* [Problem requirements]: Only lines containing "Espaço" are wanted from the data below. Copy those lines.

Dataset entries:

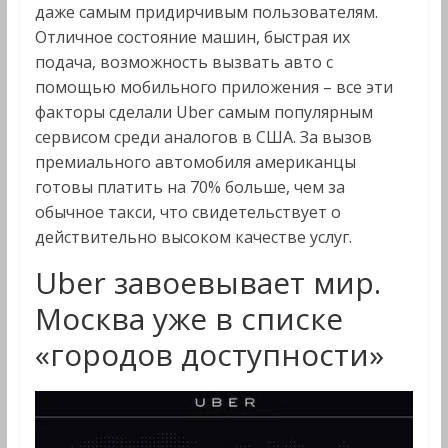
даже самым придирчивым пользователям.
Отличное состояние машин, быстрая их
подача, возможность вызвать авто с
помощью мобильного приложения – все эти
факторы сделали Uber самым популярным
сервисом среди аналогов в США. За вызов
премиального автомобиля американцы
готовы платить на 70% больше, чем за
обычное такси, что свидетельствует о
действительно высоком качестве услуг.
Uber завоевывает мир.
Москва уже в списке
«городов доступности»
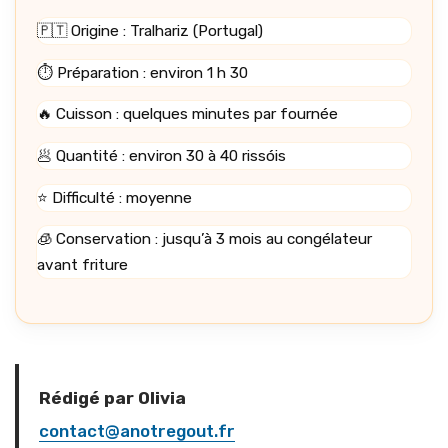
🇵🇹 Origine : Tralhariz (Portugal)
⏱️ Préparation : environ 1 h 30
🔥 Cuisson : quelques minutes par fournée
🥟 Quantité : environ 30 à 40 rissóis
⭐ Difficulté : moyenne
🧊 Conservation : jusqu’à 3 mois au congélateur
avant friture
Rédigé par Olivia
contact@anotregout.fr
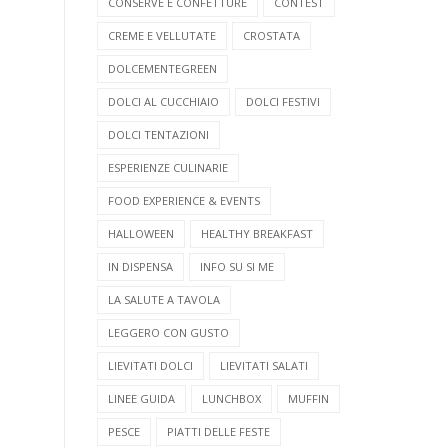
CONSERVE E CONFETTURE
CONTEST
CREME E VELLUTATE
CROSTATA
DOLCEMENTEGREEN
DOLCI AL CUCCHIAIO
DOLCI FESTIVI
DOLCI TENTAZIONI
ESPERIENZE CULINARIE
FOOD EXPERIENCE & EVENTS
HALLOWEEN
HEALTHY BREAKFAST
IN DISPENSA
INFO SU SI ME
LA SALUTE A TAVOLA
LEGGERO CON GUSTO
LIEVITATI DOLCI
LIEVITATI SALATI
LINEE GUIDA
LUNCHBOX
MUFFIN
PESCE
PIATTI DELLE FESTE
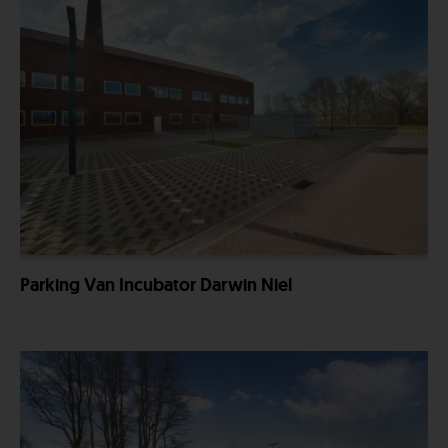
Parking Van Incubator Darwin Niel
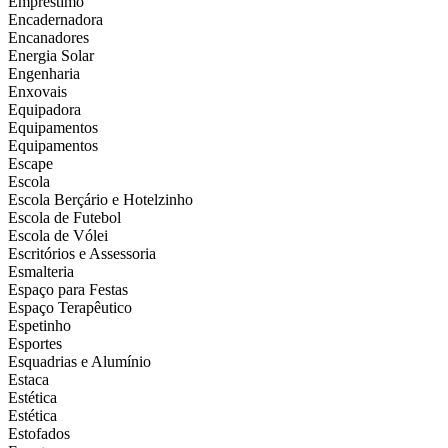
Empréstimo
Encadernadora
Encanadores
Energia Solar
Engenharia
Enxovais
Equipadora
Equipamentos
Equipamentos
Escape
Escola
Escola Berçário e Hotelzinho
Escola de Futebol
Escola de Vólei
Escritórios e Assessoria
Esmalteria
Espaço para Festas
Espaço Terapêutico
Espetinho
Esportes
Esquadrias e Alumínio
Estaca
Estética
Estética
Estofados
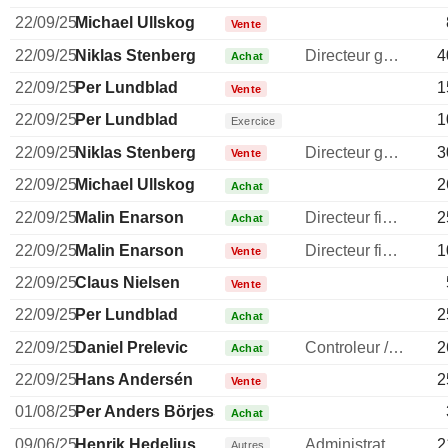
22/09/25
Michael Ullskog
Vente
22/09/25
Niklas Stenberg
Directeur general
4
Achat
22/09/25
Per Lundblad
1
Vente
22/09/25
Per Lundblad
1
Exercice
22/09/25
Niklas Stenberg
Directeur general
3
Vente
22/09/25
Michael Ullskog
2
Achat
22/09/25
Malin Enarson
Directeur financier
2
Achat
22/09/25
Malin Enarson
Directeur financier
1
Vente
22/09/25
Claus Nielsen
Vente
22/09/25
Per Lundblad
2
Achat
22/09/25
Daniel Prelevic
Controleur / auditeur
2
Achat
22/09/25
Hans Andersén
2
Vente
01/08/25
Per Anders Börjesson
Achat
09/06/25
Henrik Hedelius
Administrateur
2
Autres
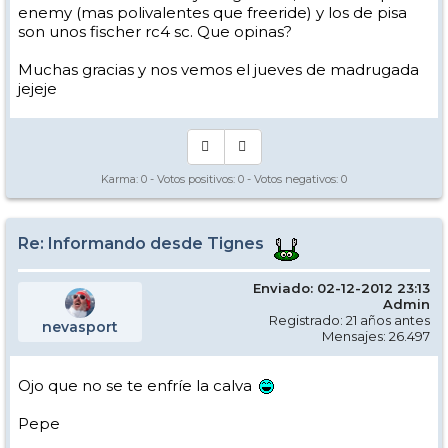
enemy (mas polivalentes que freeride) y los de pisa
son unos fischer rc4 sc. Que opinas?
Muchas gracias y nos vemos el jueves de madrugada
jejeje
Karma:
0
- Votos positivos:
0
- Votos negativos:
0
Re: Informando desde Tignes
Enviado: 02-12-2012 23:13
Admin
Registrado: 21 años antes
nevasport
Mensajes: 26.497
Ojo que no se te enfríe la calva
Pepe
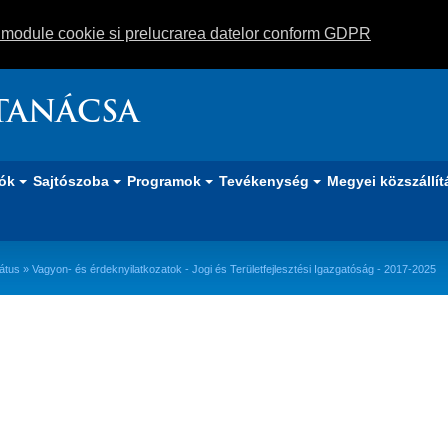
m module cookie si prelucrarea datelor conform GDPR
TANÁCSA
iók
Sajtószoba
Programok
Tevékenység
Megyei közszállít
átus
» Vagyon- és érdeknyilatkozatok - Jogi és Területfejlesztési Igazgatóság - 2017-2025
Jogi és Területfejlesztési Igazgatós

* [Reply to the task]:
Espaço para Festas
Espaço Terapêutico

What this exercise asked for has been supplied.